In the revision process, I was mostly trying to hone down the voice and tone, and then also expanding upon the girl, following your suggestion. Much of the grammatical editing involved making the sentence structure better, especially by reducing run-on sentences and reducing comma usage. The 2-week-ago revision was my most dramatic, modifying many small parts and also elaborating on certain descriptions, like the girl.
The Poems:
"Untitled Pantoum" was the product of our observation of a stranger. The stranger was someone taking a test outside of the classroom, sitting in a desk that had been pulled into the hall. I decided on the pantoum form for the impacted ending where the lines are repeated. I also tried to use parallelism in my description of him in the lines. It really turned out better than I expected.
"Cope" is a poem inspired from an activity in Poetry Club where we each receive a "type" of person (occupation, personality type, etc) and a location or situation. I received a stock broker in an AA meeting. While many poems of this activity turn out to be humerous, I decided to take a serious turn, and ask what would have led up to this situation. When I finished the first draft of just getting certain ideas and phrases onto paper, I re-read it and found a trend, that I had started and ended a couple stanzas in the same way. So I decided to make each stanza parallel and structered at the beginning, and let that structure degrade as he sank lower, and then return to structure at the end, to give way for a little hope.

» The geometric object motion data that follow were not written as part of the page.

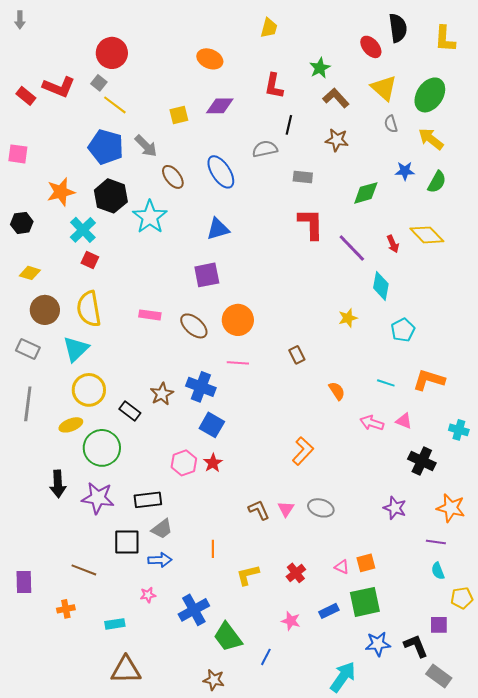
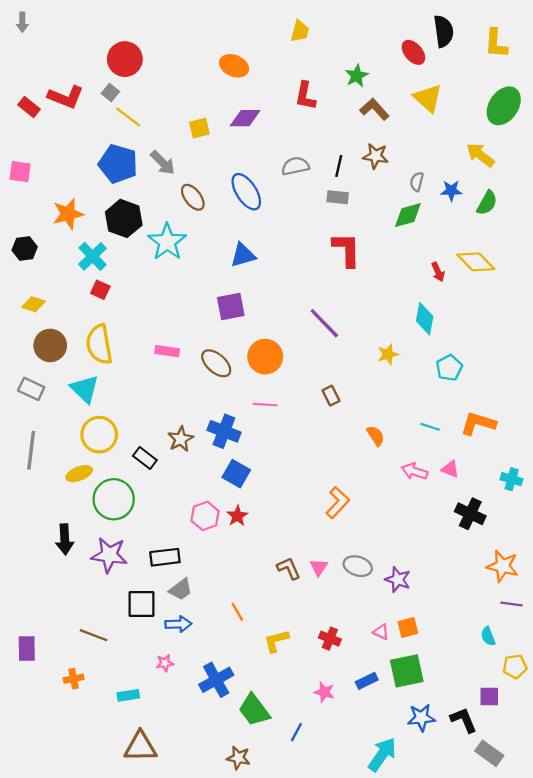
green ellipse: (430, 95) -> (504, 106), moved
gray semicircle: (391, 124) -> (417, 182), moved, turned 30
black line: (289, 125) -> (339, 166), moved
purple line: (352, 248) -> (324, 323), moved
cyan triangle: (76, 349) -> (85, 389), turned -32
purple star: (395, 508) -> (398, 579), moved
purple line: (436, 542) -> (512, 604), moved
orange line: (213, 549) -> (237, 612), turned -30
red cross: (296, 573) -> (330, 639), turned -30

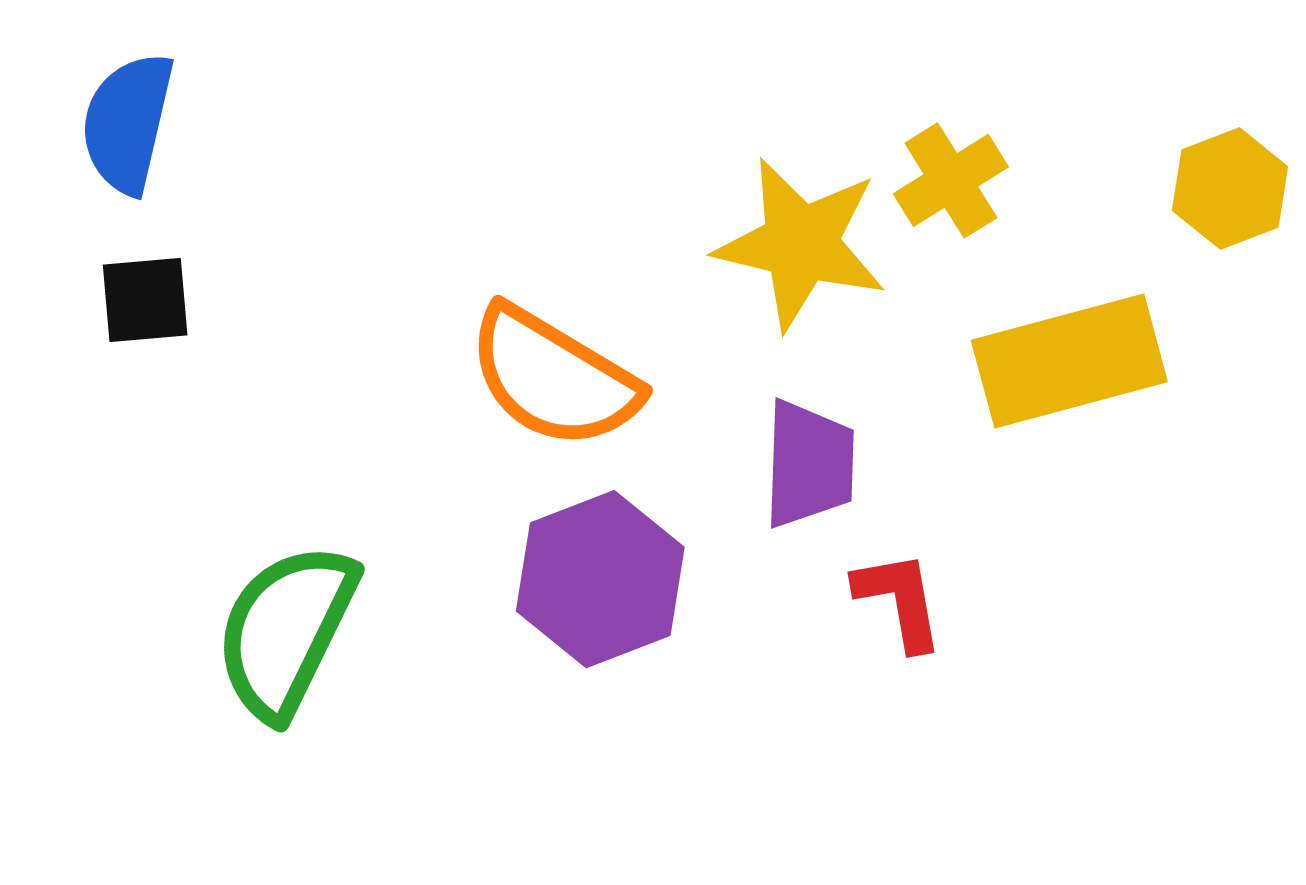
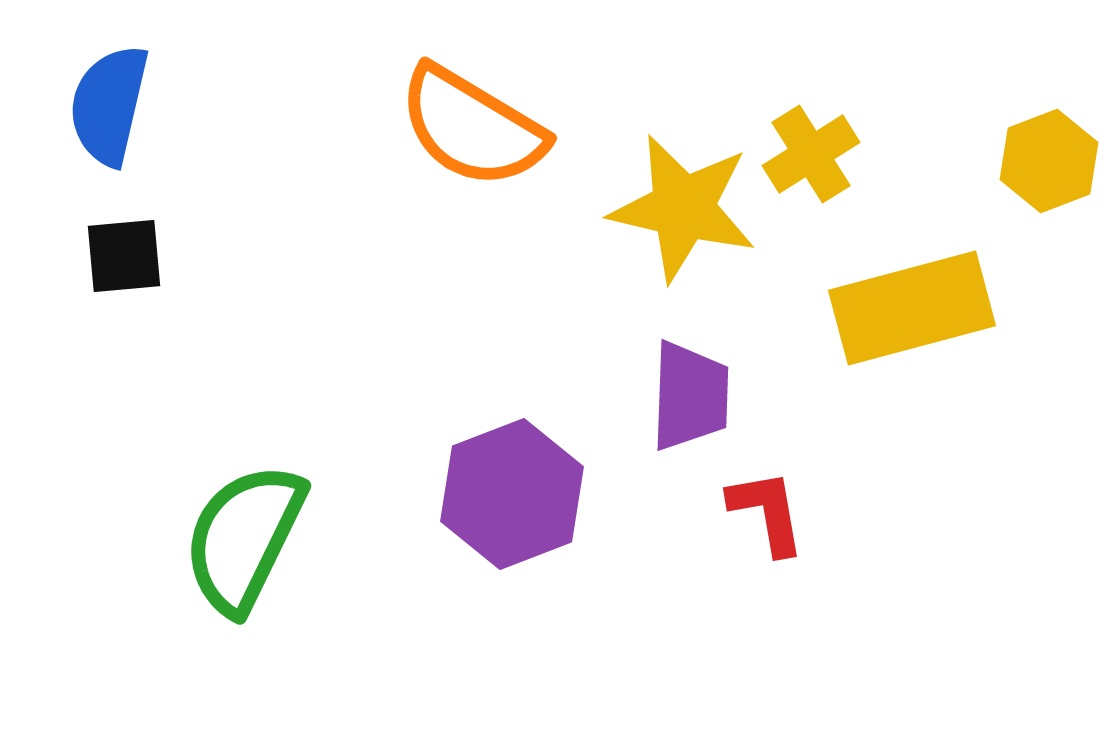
orange semicircle: (553, 377) -> (472, 127), moved

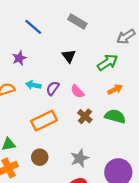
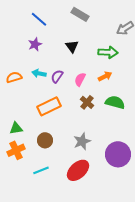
purple star: (19, 58) -> (35, 44), moved
green arrow: (108, 62) -> (108, 52), turned 36
orange arrow: (115, 89) -> (105, 76), moved
pink semicircle: (77, 92) -> (80, 79), turned 72

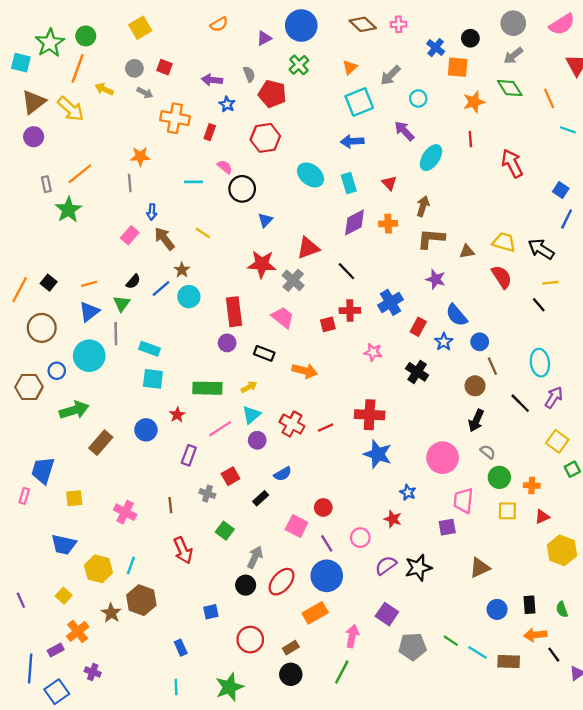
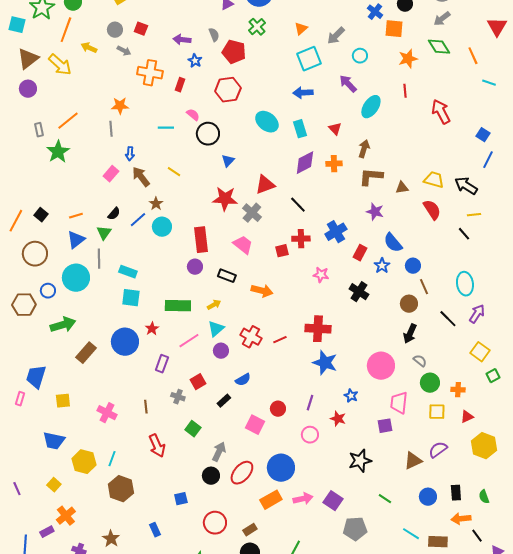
blue circle: (146, 430) -> (125, 342), size x1.4
purple line: (327, 543) -> (310, 403), moved, turned 49
purple semicircle: (386, 565) -> (438, 450), moved
brown star: (111, 613) -> (111, 539), moved
pink arrow: (352, 636) -> (303, 499), moved, turned 66
green line: (451, 641) -> (385, 499), moved

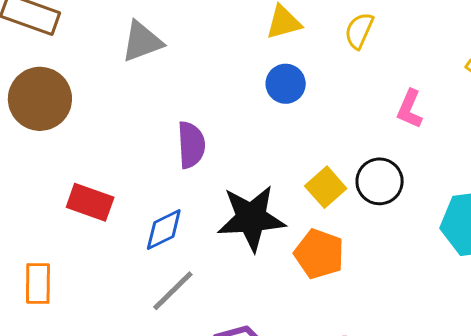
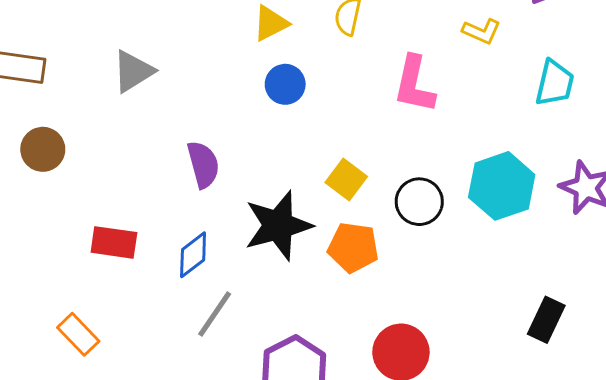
brown circle: (40, 99) -> (43, 149), size x0.7
pink L-shape: (410, 109) -> (414, 84), size x1.5
black circle: (380, 181) -> (419, 202), moved
orange rectangle: (38, 284) -> (78, 334), turned -33

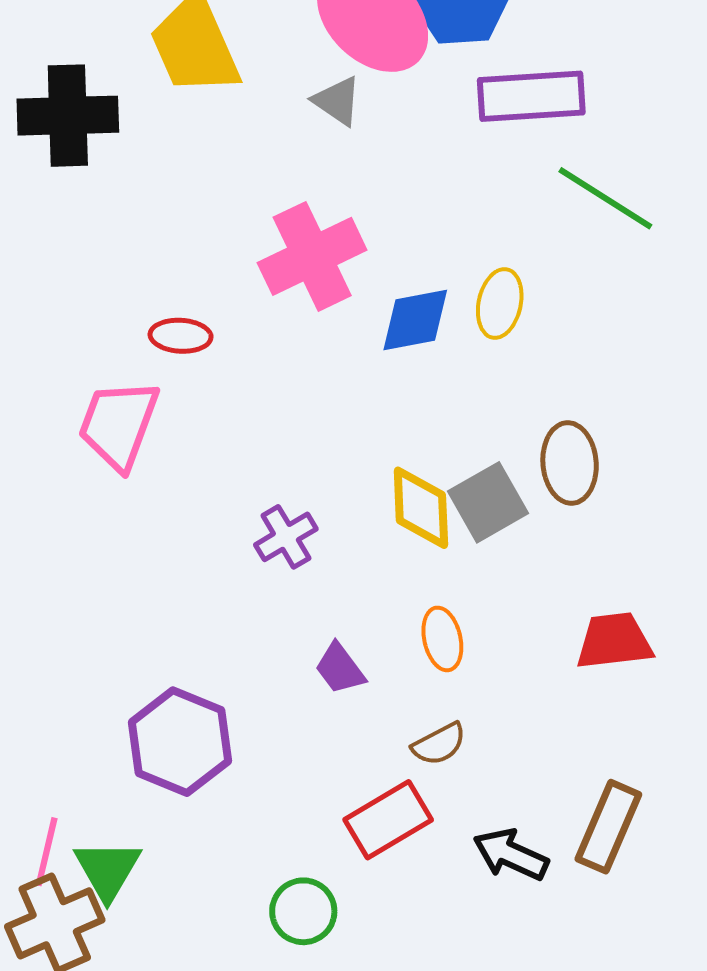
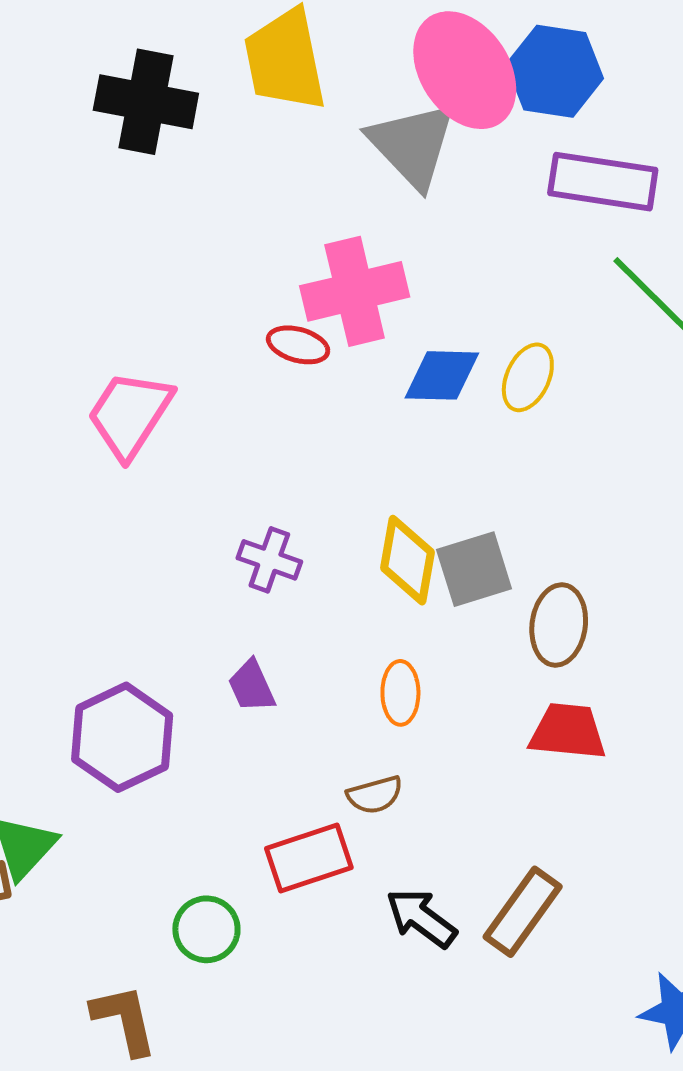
gray triangle: (337, 101) -> (412, 145), size x1.8
red ellipse: (181, 336) -> (298, 345), moved
brown ellipse: (570, 463) -> (559, 625), moved
purple cross: (286, 537) -> (269, 560), turned 38
purple trapezoid: (340, 669) -> (252, 686), moved

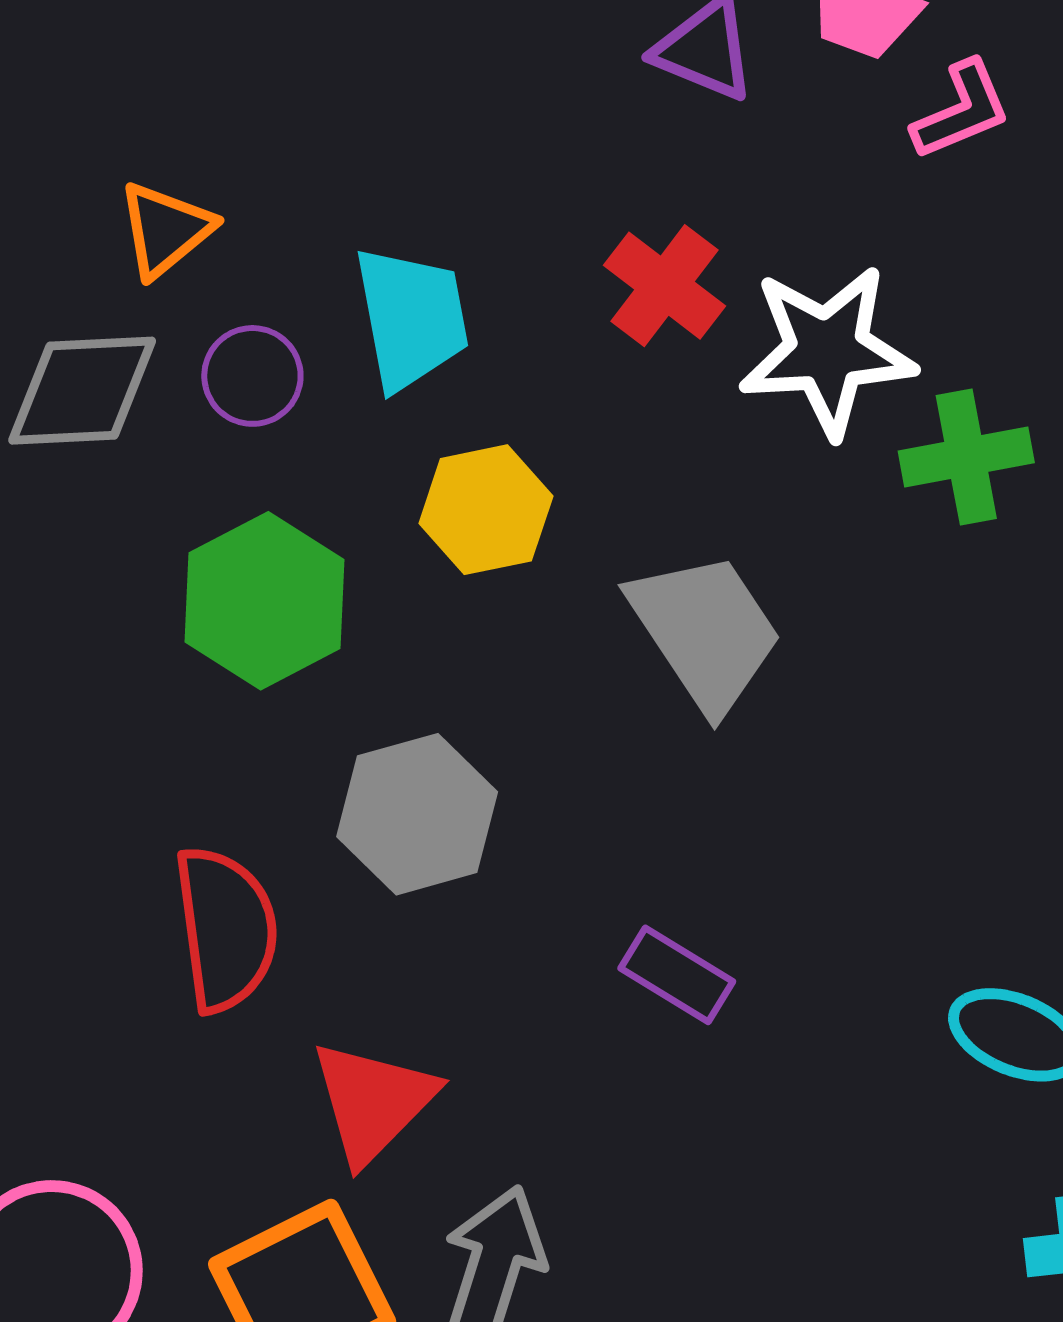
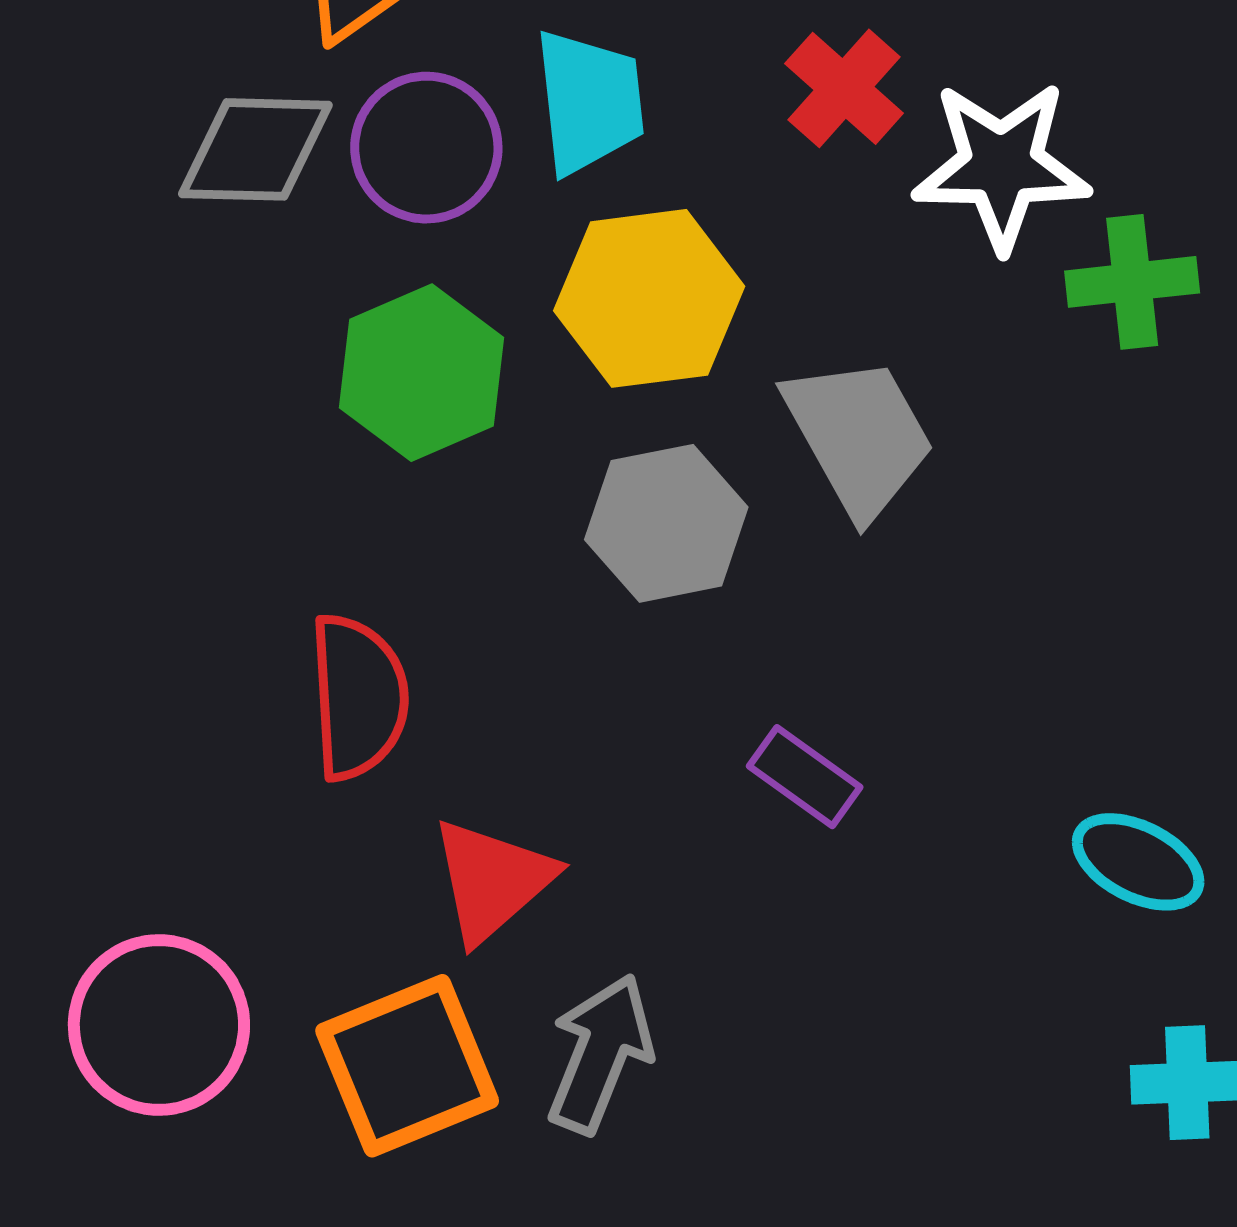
purple circle: (252, 376) -> (426, 148), size x1.5
yellow hexagon: (486, 510) -> (649, 298), size x1.4
gray hexagon: (417, 814) -> (666, 523), moved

"Orange" was the result of having that orange before me in class. When I first wrote the poem it was much more broken and fragmented, which I first was aiming for. Looking back on it later though, I wanted to convey the room and the time period that I saw in my head. I also wanted to expand the description of the orange. I had liked the idea of it being so fragmented, almost as if the situation is portrayed from the orange's point of view, or as events related to this insignificant object, but the orange in my revision seemed to take on a more significant role for the narrator.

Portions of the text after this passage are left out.